At the beginning of each visualization work, along with the question to answer the most important thing is to look for a reliable data source. Within the different origins that can have the data there are different degrees of quality and statistical reliability, which can range from data obtained through official sources to data obtained from social networks
In this case, the data came almost at the same time as the question to answer while I was reviewing the fantastic web http://statusofwomendata.org, and I started wondering which are the states where there is less difference between wages according to gender and race.
Collecting the data
Even when I found part of the data at http://statusofwomendata.org, the source of the data belongs to the IWPR analysis of the American Community Survey data Integrated Public Use Microdata Series, Version 5.0.
Assesing data availability
Once established the fact that the source is reliable and accurate, those characteristics does not exempt it from the existence of missing values in it.
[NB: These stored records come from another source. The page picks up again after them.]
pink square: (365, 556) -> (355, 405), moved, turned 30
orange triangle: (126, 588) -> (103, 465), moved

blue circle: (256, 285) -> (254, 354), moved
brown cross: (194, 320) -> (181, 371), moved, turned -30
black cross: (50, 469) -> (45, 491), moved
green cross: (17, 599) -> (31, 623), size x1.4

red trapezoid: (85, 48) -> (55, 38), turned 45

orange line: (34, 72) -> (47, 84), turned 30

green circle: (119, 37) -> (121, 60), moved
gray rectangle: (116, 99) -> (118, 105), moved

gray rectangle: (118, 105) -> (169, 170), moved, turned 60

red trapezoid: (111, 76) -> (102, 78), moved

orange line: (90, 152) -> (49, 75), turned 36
And even if I could detail in which states exist a lack of information, it would be better to create a graph that allow to visualize the lack of data.
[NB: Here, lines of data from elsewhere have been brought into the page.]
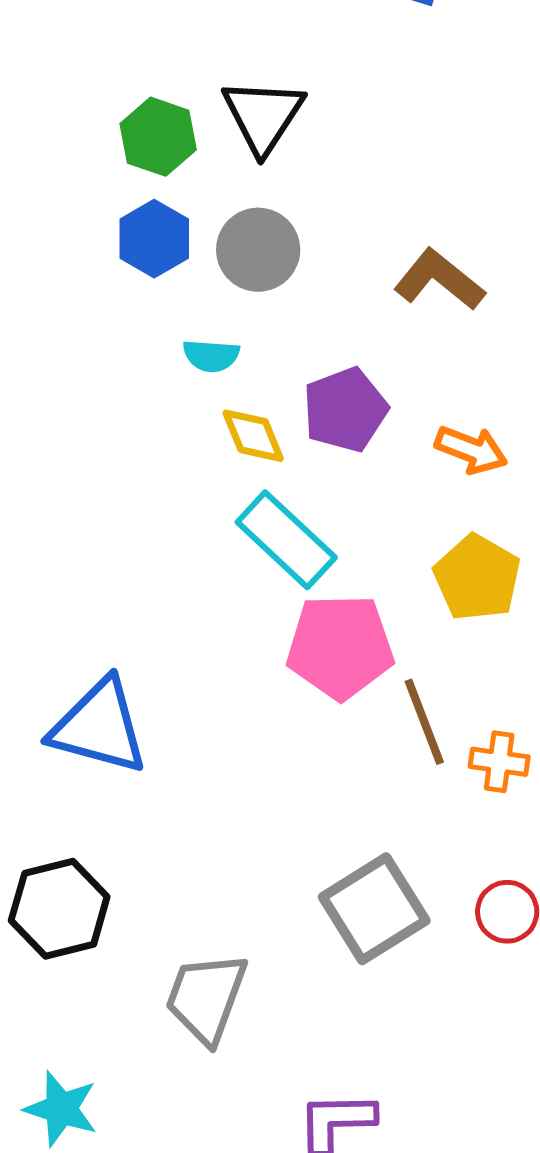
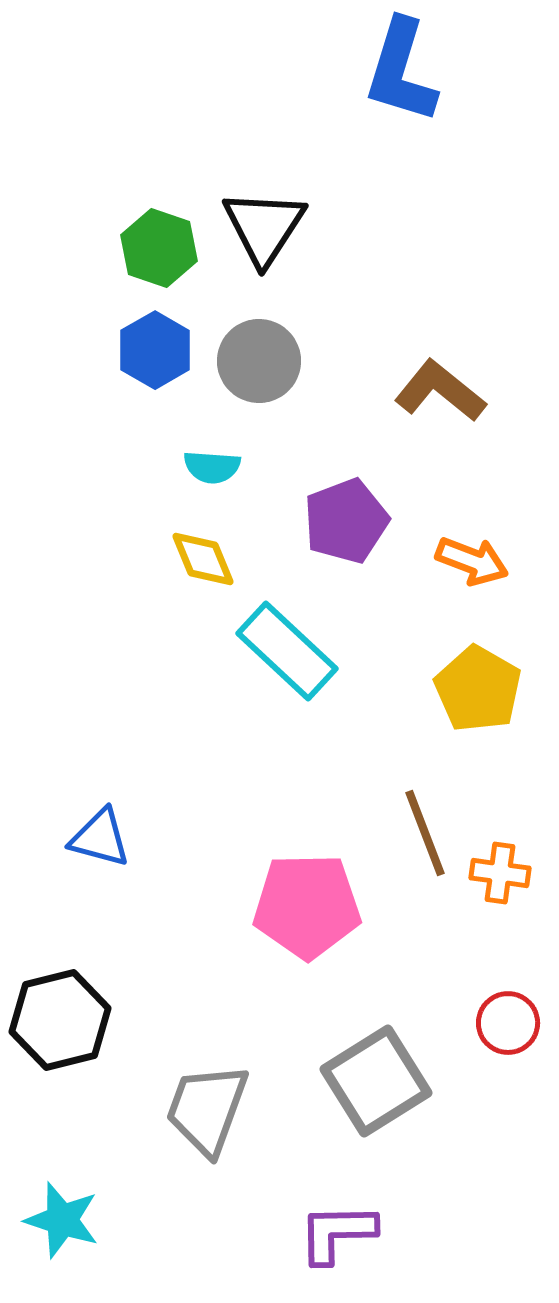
yellow diamond: (253, 436) -> (203, 559), moved
pink pentagon: (340, 647) -> (307, 906), moved
blue triangle: (99, 727) -> (100, 838), size x0.6
gray square: (374, 909) -> (376, 1081), moved

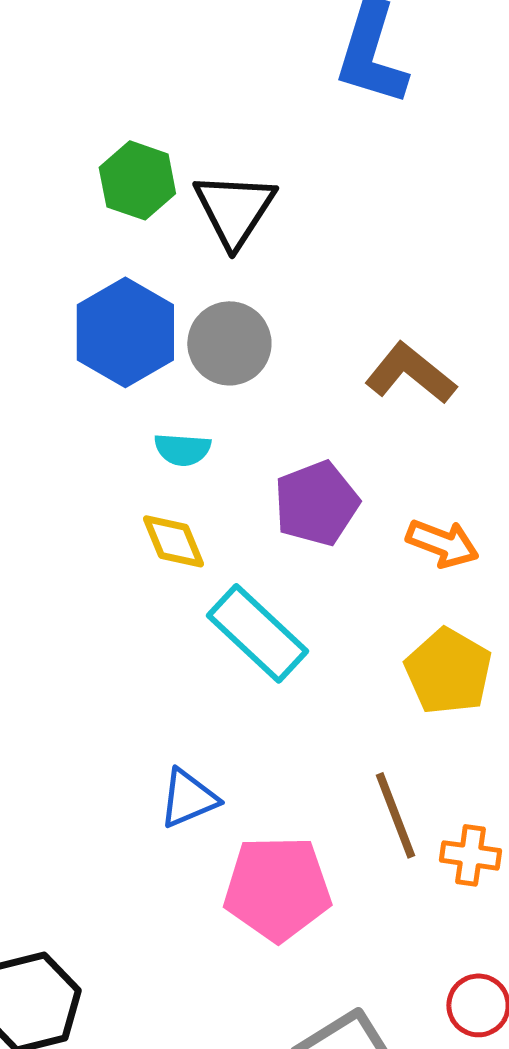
green hexagon: (159, 248) -> (137, 180), moved
blue hexagon: (155, 350) -> (125, 332), size x1.4
blue triangle: (100, 838) -> (188, 798), moved, turned -38

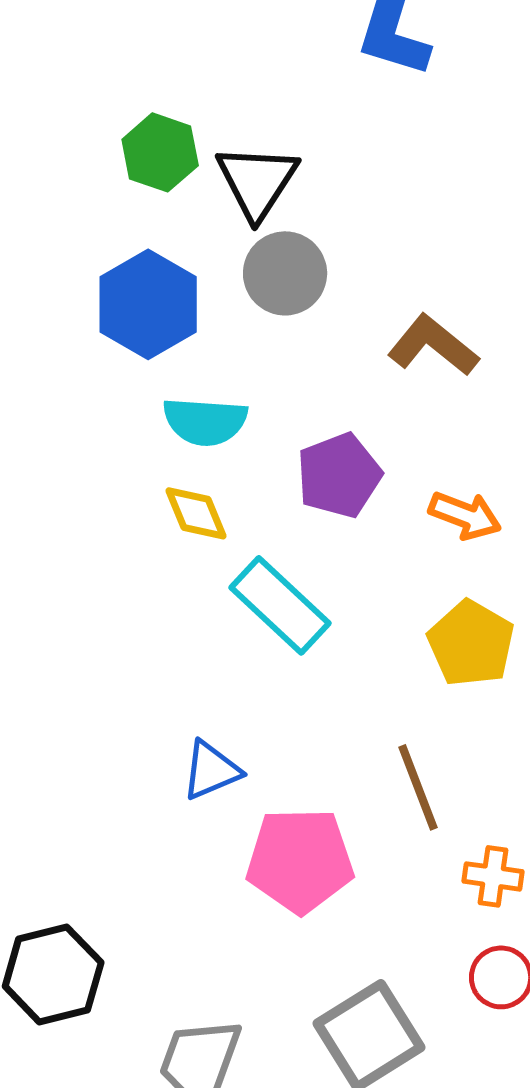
gray circle: (229, 343) -> (285, 273), moved
cyan semicircle: (182, 449) -> (205, 421), size x1.5
orange cross: (470, 855) -> (493, 876), moved

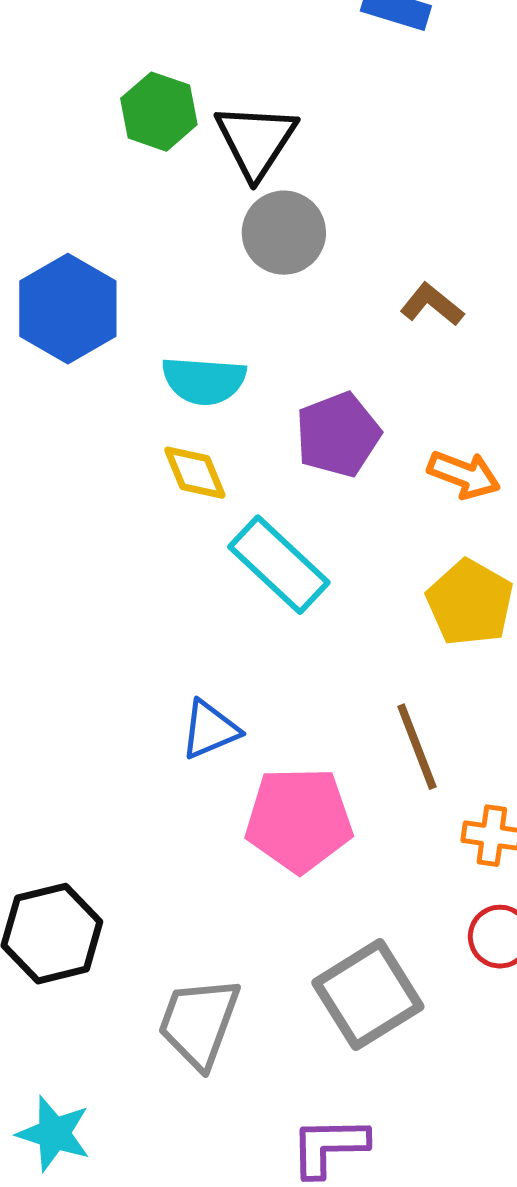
blue hexagon: (148, 304) -> (68, 309), moved
brown L-shape: (433, 345) -> (432, 305), size x0.7

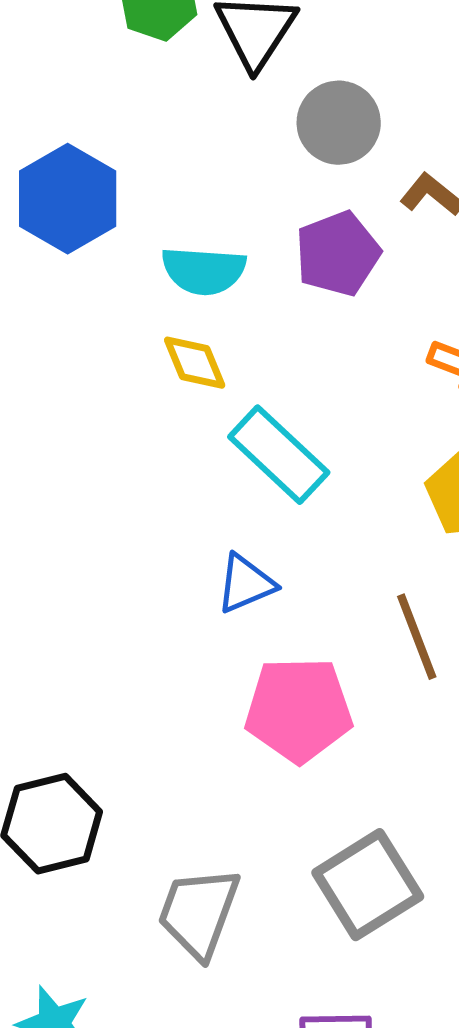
gray circle: (284, 233) -> (339, 123), moved
purple pentagon: (338, 435) -> (338, 254), moved
blue triangle: (210, 730) -> (246, 584), moved

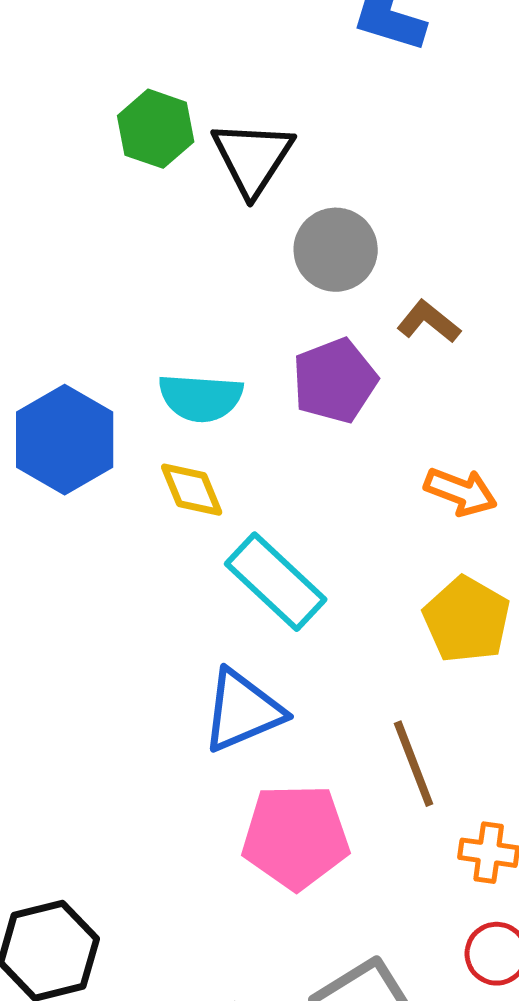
blue hexagon: (68, 199) -> (65, 440), moved
blue triangle: (246, 584) -> (243, 711), size x1.4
[Heatmap with all the information]
Adjusting the data
Considering the question that we want to answer, we will be working with percentages instead of absolute values. For that reason, we will consider the median correspond to men as a point of comparation against women from different ethnical origins.
[Heatmap with the remain information]
Exploring the data
In order to understand the data, the creation of some graphs nothing extremely complex just something very simple and plain is usually a terrific tool. I would like to present the next graphs: one shows the trends in salaries by gender without any separation by ethnic group. The second graph shows the trends in salaries for women and men separated by ethnic group.
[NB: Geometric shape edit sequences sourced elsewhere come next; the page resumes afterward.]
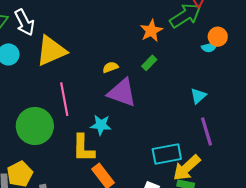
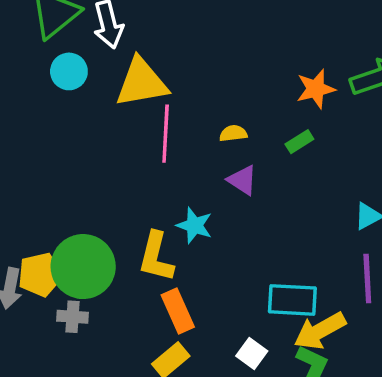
purple triangle: (122, 93) -> (242, 180), size x0.6
pink line: (64, 99) -> (166, 134), moved
green circle: (35, 126) -> (83, 267), moved

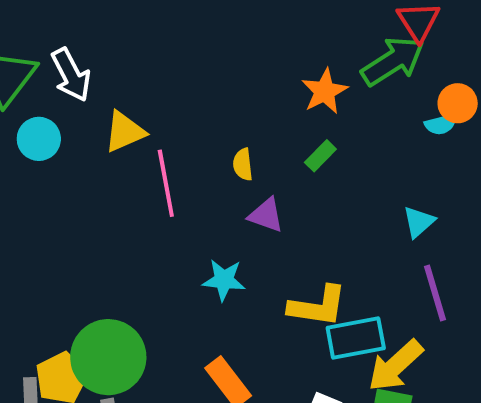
yellow triangle: (142, 83) -> (125, 132), size x0.7
yellow semicircle: (233, 133) -> (243, 164), turned -76
yellow L-shape: (156, 257) -> (318, 306), moved, turned -82

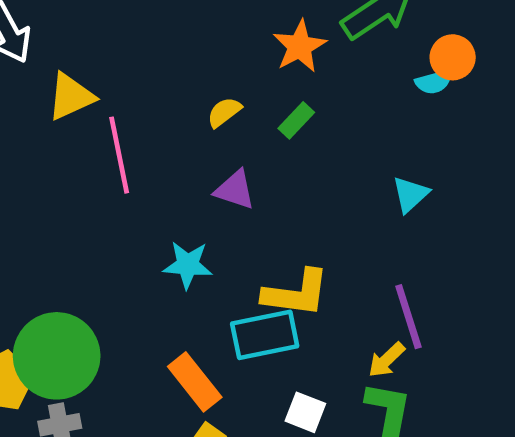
yellow semicircle: (243, 164) -> (224, 112), moved, turned 60
purple line: (435, 293) -> (408, 317), moved
cyan rectangle: (356, 338) -> (265, 335), moved
yellow arrow: (395, 366) -> (387, 360), size x0.6

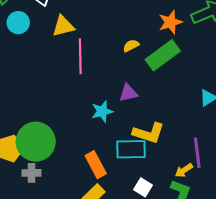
green rectangle: (296, 120) -> (163, 55), size x2.0
purple triangle: (235, 190) -> (128, 93), moved, turned -42
cyan star: (188, 265) -> (102, 111), turned -30

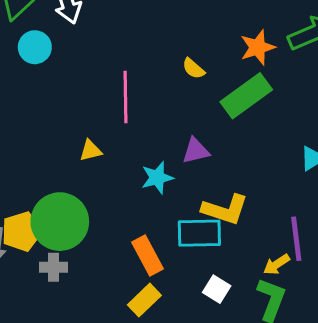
yellow triangle: (63, 26) -> (90, 151), moved, size x0.7
yellow semicircle: (131, 46) -> (193, 69), moved, turned -112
The purpose of both graphs is to be used as a tool, instead of serving as an information, like an insight about the data, in order to understand what are the trends inside behind the plain numbers.
Some loosey ideas about the data:
– There is a gap by gender. Mathematically this value is around 20%
[Graph 1: Trends for women and men]
[Graph 2: Trends for women and men separated by ethnic group]
Answering the question
The general idea is created a rich chart, to present the information to the reader and let some room to analyze the information.